Exercise instructions:
Lines from the records below that contain the word "Chermont" are to be copied out.

[Data extract Boundary: Start]

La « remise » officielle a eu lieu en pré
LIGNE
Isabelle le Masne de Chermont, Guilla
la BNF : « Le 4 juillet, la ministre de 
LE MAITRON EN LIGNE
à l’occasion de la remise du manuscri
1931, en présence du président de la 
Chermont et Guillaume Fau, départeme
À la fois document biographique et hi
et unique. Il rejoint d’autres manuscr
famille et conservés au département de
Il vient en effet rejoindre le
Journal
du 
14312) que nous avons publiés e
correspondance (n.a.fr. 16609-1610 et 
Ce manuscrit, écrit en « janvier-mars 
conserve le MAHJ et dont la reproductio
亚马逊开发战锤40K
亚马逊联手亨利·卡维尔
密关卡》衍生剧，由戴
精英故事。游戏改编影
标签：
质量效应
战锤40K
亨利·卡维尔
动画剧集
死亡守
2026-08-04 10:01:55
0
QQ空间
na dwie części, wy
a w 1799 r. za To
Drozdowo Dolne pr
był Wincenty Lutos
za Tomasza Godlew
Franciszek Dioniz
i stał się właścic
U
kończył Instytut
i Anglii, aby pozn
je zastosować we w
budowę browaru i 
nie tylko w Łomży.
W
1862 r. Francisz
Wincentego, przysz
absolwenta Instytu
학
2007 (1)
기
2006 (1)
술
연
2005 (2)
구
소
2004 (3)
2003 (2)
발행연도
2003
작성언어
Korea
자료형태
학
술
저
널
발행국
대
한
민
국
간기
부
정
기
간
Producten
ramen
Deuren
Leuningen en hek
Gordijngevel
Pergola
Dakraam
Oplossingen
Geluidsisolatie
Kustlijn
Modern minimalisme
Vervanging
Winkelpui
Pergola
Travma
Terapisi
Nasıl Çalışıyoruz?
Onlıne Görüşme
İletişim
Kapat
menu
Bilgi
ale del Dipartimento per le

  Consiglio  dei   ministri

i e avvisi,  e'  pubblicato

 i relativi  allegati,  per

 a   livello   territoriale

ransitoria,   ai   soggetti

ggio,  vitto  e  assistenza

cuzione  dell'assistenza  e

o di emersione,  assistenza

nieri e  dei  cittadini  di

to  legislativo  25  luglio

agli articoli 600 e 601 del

[Data extract Boundary: End]

Solution for this problem:
Isabelle le Masne de Chermont, Guilla
Chermont et Guillaume Fau, départeme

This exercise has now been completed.